PROBLEM STATEMENT:
Print the lines below word for word, beginning with the first and ending with the line that holds "Less time per deal", and skip every picture.

------------------------------------------------------------

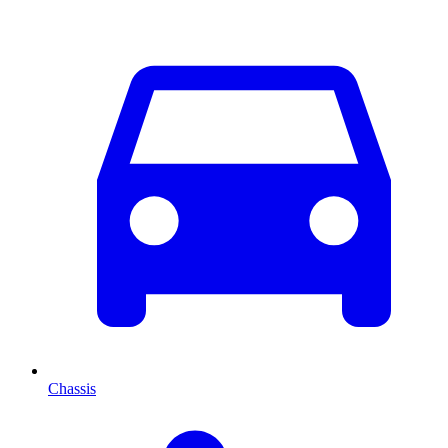
Chassis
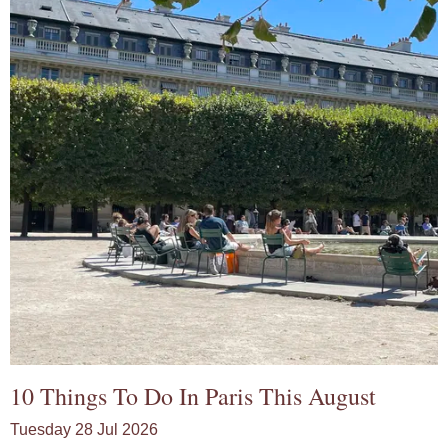
10 Things To Do In Paris This August
Tuesday 28 Jul 2026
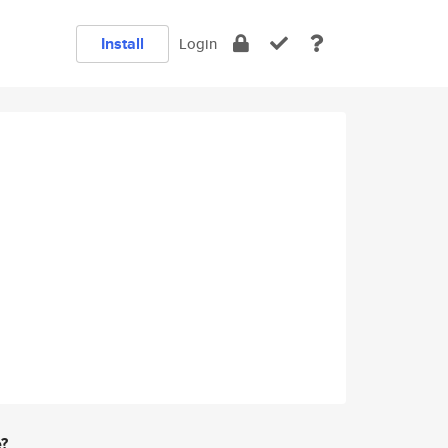
Install
Login
e?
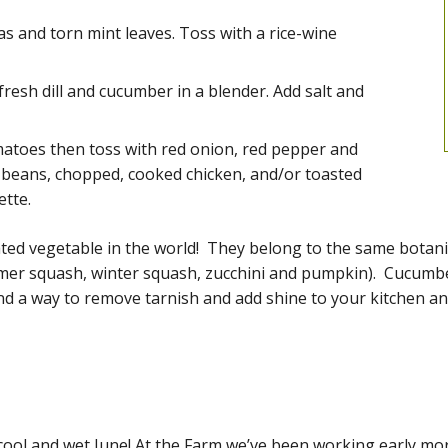
s and torn mint leaves. Toss with a rice-wine
resh dill and cucumber in a blender. Add salt and
toes then toss with red onion, red pepper and
e beans, chopped, cooked chicken, and/or toasted
ette.
ted vegetable in the world! They belong to the same botani
mer squash, winter squash, zucchini and pumpkin). Cucumbe
and a way to remove tarnish and add shine to your kitchen a
t cool and wet June! At the Farm we’ve been working early 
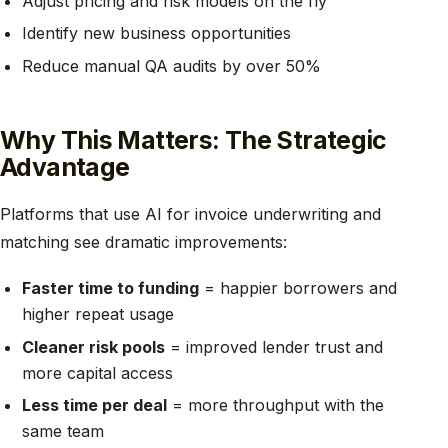
Adjust pricing and risk models on the fly
Identify new business opportunities
Reduce manual QA audits by over 50%
Why This Matters: The Strategic
Advantage
Platforms that use AI for invoice underwriting and
matching see dramatic improvements:
Faster time to funding
= happier borrowers and
higher repeat usage
Cleaner risk pools
= improved lender trust and
more capital access
Less time per deal
= more throughput with the
same team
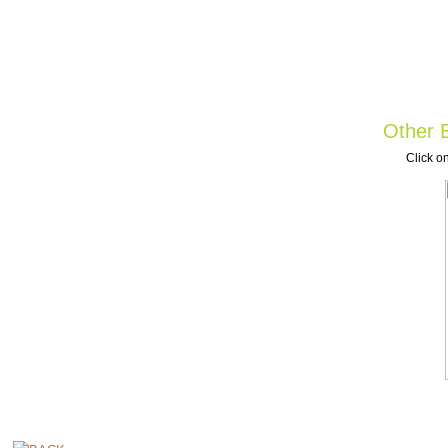
Other B
Click on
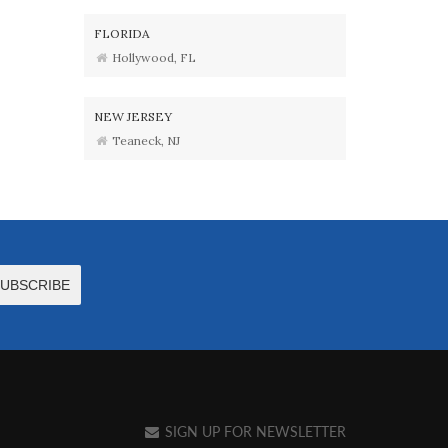
FLORIDA
Hollywood, FL
NEW JERSEY
Teaneck, NJ
SIGN UP FOR NEWSLETTER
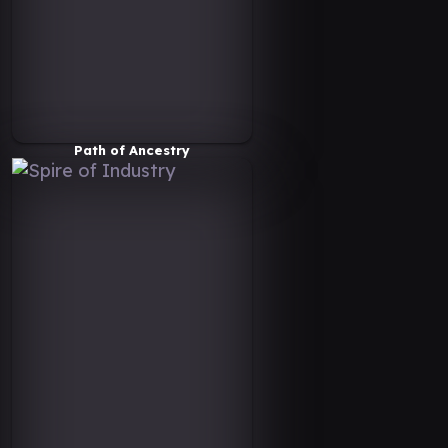
Path of Ancestry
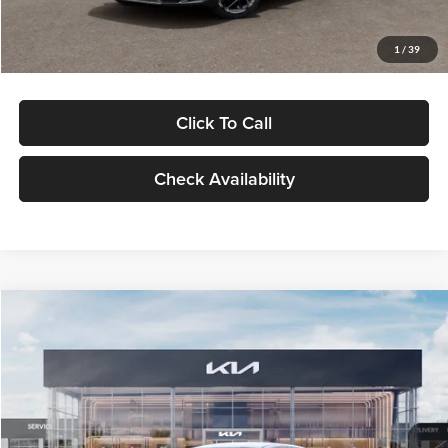
Glassman Price
$29,434
1
/
39
Click To Call
Check Availability
Compare Vehicle
$29,734
2026
Kia K5
LXS
GLASSMAN PRICE
Glassman Kia
VIN:
KNAG24J77T5490405
Stock:
T5490405
Model:
LAC4234
Less
Ext.
Int.
DS
MSRP
$29,430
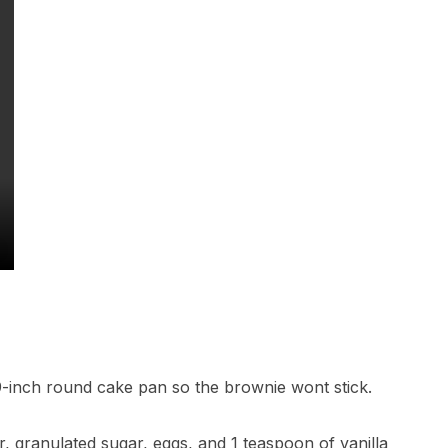
9-inch round cake pan so the brownie wont stick.
r, granulated sugar, eggs, and 1 teaspoon of vanilla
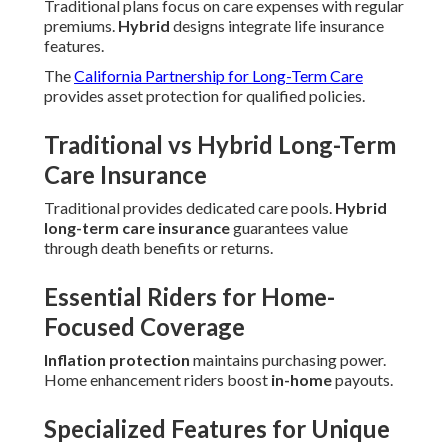
Traditional plans focus on care expenses with regular
premiums.
Hybrid
designs integrate life insurance
features.
The
California Partnership for Long-Term Care
provides asset protection for qualified policies.
Traditional vs Hybrid Long-Term
Care Insurance
Traditional provides dedicated care pools.
Hybrid
long-term care insurance
guarantees value
through death benefits or returns.
Essential Riders for Home-
Focused Coverage
Inflation protection
maintains purchasing power.
Home enhancement riders boost
in-home
payouts.
Specialized Features for Unique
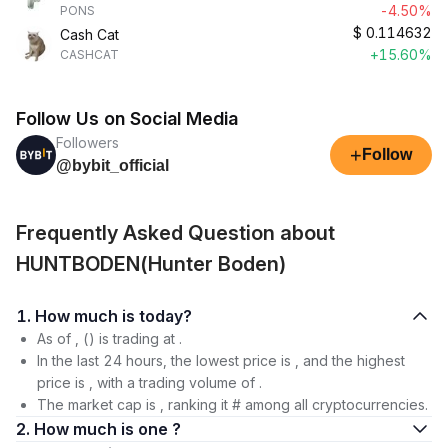
-4.50%
PONS
$
0.114632
Cash Cat
+15.60%
CASHCAT
Follow Us on Social Media
Followers
+
Follow
@bybit_official
Frequently Asked Question about
HUNTBODEN(Hunter Boden)
1. How much is today?
As of , () is trading at .
In the last 24 hours, the lowest price is , and the highest
price is , with a trading volume of .
The market cap is , ranking it # among all cryptocurrencies.
2. How much is one ?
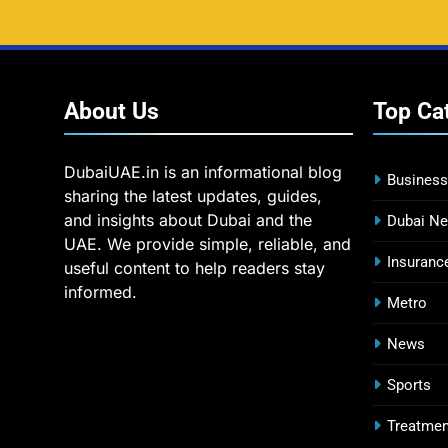
About
Us
Top
Ca
DubaiUAE.in is an informational blog
Business
sharing the latest updates, guides,
and insights about Dubai and the
Dubai N
UAE. We provide simple, reliable, and
Insuranc
useful content to help readers stay
informed.
Metro
News
Sports
Treatmen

------------------------------------------------------------

EXERCISE SOLUTION:
Chassis
10 Things To Do In Paris This August
Tuesday 28 Jul 2026
Install
Login
e?
s and torn mint leaves. Toss with a rice-wine
resh dill and cucumber in a blender. Add salt and
toes then toss with red onion, red pepper and
e beans, chopped, cooked chicken, and/or toasted
ette.
ted vegetable in the world! They belong to the same botani
mer squash, winter squash, zucchini and pumpkin). Cucumbe
and a way to remove tarnish and add shine to your kitchen a
t cool and wet June! At the Farm we’ve been working early 
Adjust pricing and risk models on the fly
Identify new business opportunities
Reduce manual QA audits by over 50%
Why This Matters: The Strategic
Advantage
Platforms that use AI for invoice underwriting and
matching see dramatic improvements:
Faster time to funding
= happier borrowers and
higher repeat usage
Cleaner risk pools
= improved lender trust and
more capital access
Less time per deal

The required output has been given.